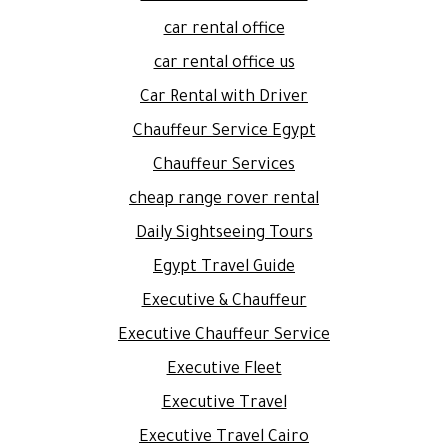
car rental office
car rental office us
Car Rental with Driver
Chauffeur Service Egypt
Chauffeur Services
cheap range rover rental
Daily Sightseeing Tours
Egypt Travel Guide
Executive & Chauffeur
Executive Chauffeur Service
Executive Fleet
Executive Travel
Executive Travel Cairo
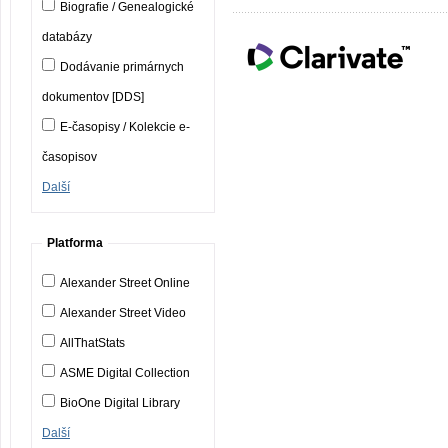
Biografie / Genealogické
databázy
Dodávanie primárnych
dokumentov [DDS]
E-časopisy / Kolekcie e-
časopisov
Další
Platforma
Alexander Street Online
Alexander Street Video
AllThatStats
ASME Digital Collection
BioOne Digital Library
Další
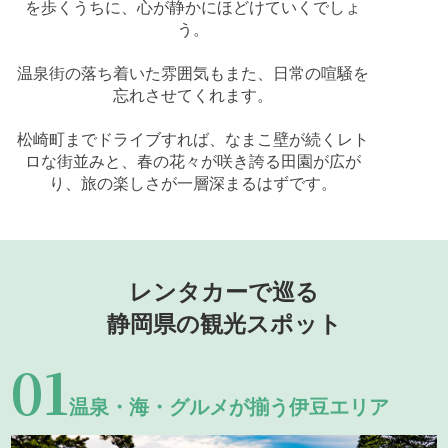
を歩くうちに、心が静かにほどけていくでしょ
う。
温泉街の落ち着いた雰囲気もまた、日常の喧騒を
忘れさせてくれます。
松崎町までドライブすれば、なまこ壁が続くレト
ロな街並みと、春の花々が咲き誇る田園が広が
り、旅の楽しさが一層深まるはずです。
レンタカーで巡る
静岡県の観光スポット
01
温泉・海・グルメが揃う伊豆エリア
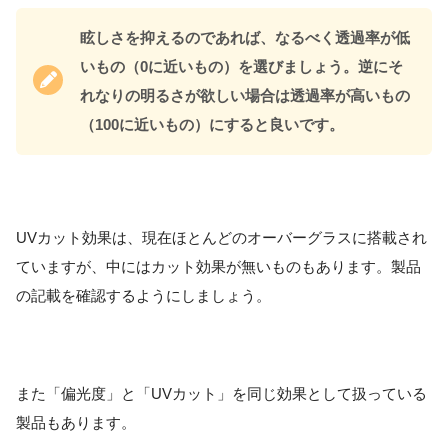
眩しさを抑えるのであれば、なるべく透過率が低
いもの（0に近いもの）を選びましょう。逆にそ
れなりの明るさが欲しい場合は透過率が高いもの
（100に近いもの）にすると良いです。
UVカット効果は、現在ほとんどのオーバーグラスに搭載され
ていますが、中にはカット効果が無いものもあります。製品
の記載を確認するようにしましょう。
また「偏光度」と「UVカット」を同じ効果として扱っている
製品もあります。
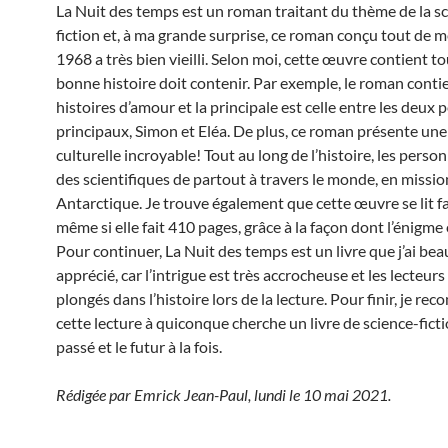
La Nuit des temps est un roman traitant du thème de la s
fiction et, à ma grande surprise, ce roman conçu tout de 
1968 a très bien vieilli. Selon moi, cette œuvre contient t
bonne histoire doit contenir. Par exemple, le roman conti
histoires d’amour et la principale est celle entre les deux
principaux, Simon et Eléa. De plus, ce roman présente une
culturelle incroyable! Tout au long de l’histoire, les pers
des scientifiques de partout à travers le monde, en missio
Antarctique. Je trouve également que cette œuvre se lit f
même si elle fait 410 pages, grâce à la façon dont l’énigme e
Pour continuer, La Nuit des temps est un livre que j’ai be
apprécié, car l’intrigue est très accrocheuse et les lecteur
plongés dans l’histoire lors de la lecture. Pour finir, je r
cette lecture à quiconque cherche un livre de science-fictio
passé et le futur à la fois.
Rédigée par Emrick Jean-Paul, lundi le 10 mai 2021.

■ YOUR GOAL:
How many lines in the listing contain the string "Street"? Please answer with the number and no other words.

■ ANSWER TO THE PROBLEM:
2